Markets regulator Sebi has proposed a minimum ticket size or investment threshold of ₹1 crore for the RBI-regulated originators and unregulated entities engaged in securitisation activities.
The proposal also introduced limitations on the number of investors in private placements, allowing securitised debt instruments (SDIs) issued privately to be offered to a maximum of 200 investors.
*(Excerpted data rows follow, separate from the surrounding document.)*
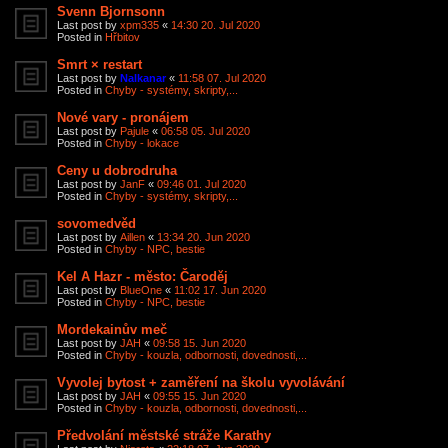
Svenn Bjornsonn
Last post by
xpm335
«
14:30 20. Jul 2020
Posted in
Hřbitov
Smrt × restart
Last post by
Nalkanar
«
11:58 07. Jul 2020
Posted in
Chyby - systémy, skripty,...
Nové vary - pronájem
Last post by
Pajule
«
06:58 05. Jul 2020
Posted in
Chyby - lokace
Ceny u dobrodruha
Last post by
JanF
«
09:46 01. Jul 2020
Posted in
Chyby - systémy, skripty,...
sovomedvěd
Last post by
Aillen
«
13:34 20. Jun 2020
Posted in
Chyby - NPC, bestie
Kel A Hazr - město: Čaroděj
Last post by
BlueOne
«
11:02 17. Jun 2020
Posted in
Chyby - NPC, bestie
Mordekainův meč
Last post by
JAH
«
09:58 15. Jun 2020
Posted in
Chyby - kouzla, odbornosti, dovednosti,...
Vyvolej bytost + zaměření na školu vyvolávání
Last post by
JAH
«
09:55 15. Jun 2020
Posted in
Chyby - kouzla, odbornosti, dovednosti,...
Předvolání městské stráže Karathy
If this limit is exceeded, the issuance must be classified as a public issue.
Public offers should remain open for a minimum of three days and a maximum of 10 days, with advertisement requirements aligned with Sebi’s regulations for non-convertible securities.
Additionally, the regulator has suggested that all securitised debt instruments should be issued and transferred exclusively in demat form.
SDIs are financial products created by pooling together various types of debt — such as loans, mortgages or receivables — and then selling them as securities to investors. This process, known as securitisation, allows the originator (such as a bank) to convert illiquid assets into liquid ones, providing an alternative source of funding.
Investors in these instruments receive returns based on the performance of the underlying debt pool, and the risk is spread across multiple assets.
Sebi has proposed that originators retain a minimum risk retention of 10 per cent of the securitised pool or 5 per cent for receivables with a maturity of up to 24 months.
A minimum holding period requirement will also be specified by Sebi for underlying receivables to ensure that originators maintain an interest in the underlying assets, the regulator said in a consultation paper.
The regulator further suggested including an optional clean-up call for originators, allowing them to repurchase up to 10 per cent of the original value of the assets. This call is optional and intended to help manage the pool’s longevity without mandating additional commitments from the originator.
REITs rules
Sebi has proposed allowing real estate investment trusts (REITs), small and medium REITs (SM REITs) and infrastructure investment trusts (InvITs) to use interest rate derivatives for hedging risk.
Also, the regulator has suggested approving locked-in units for REITs and InvITs to be transferred among sponsors and their groups, similar to rules for promoters in listed companies, to help sponsors manage their holdings without compromising “skin in the game”.
Additionally, Sebi has suggested permitting fixed deposits to be considered as cash equivalents when calculating leverage for REITs and InvITs, clarifying credit rating requirements for REIT and InvIT borrowings, and setting a timeline for filling vacancies on their boards and expanding the asset base for REITs and SM REITs.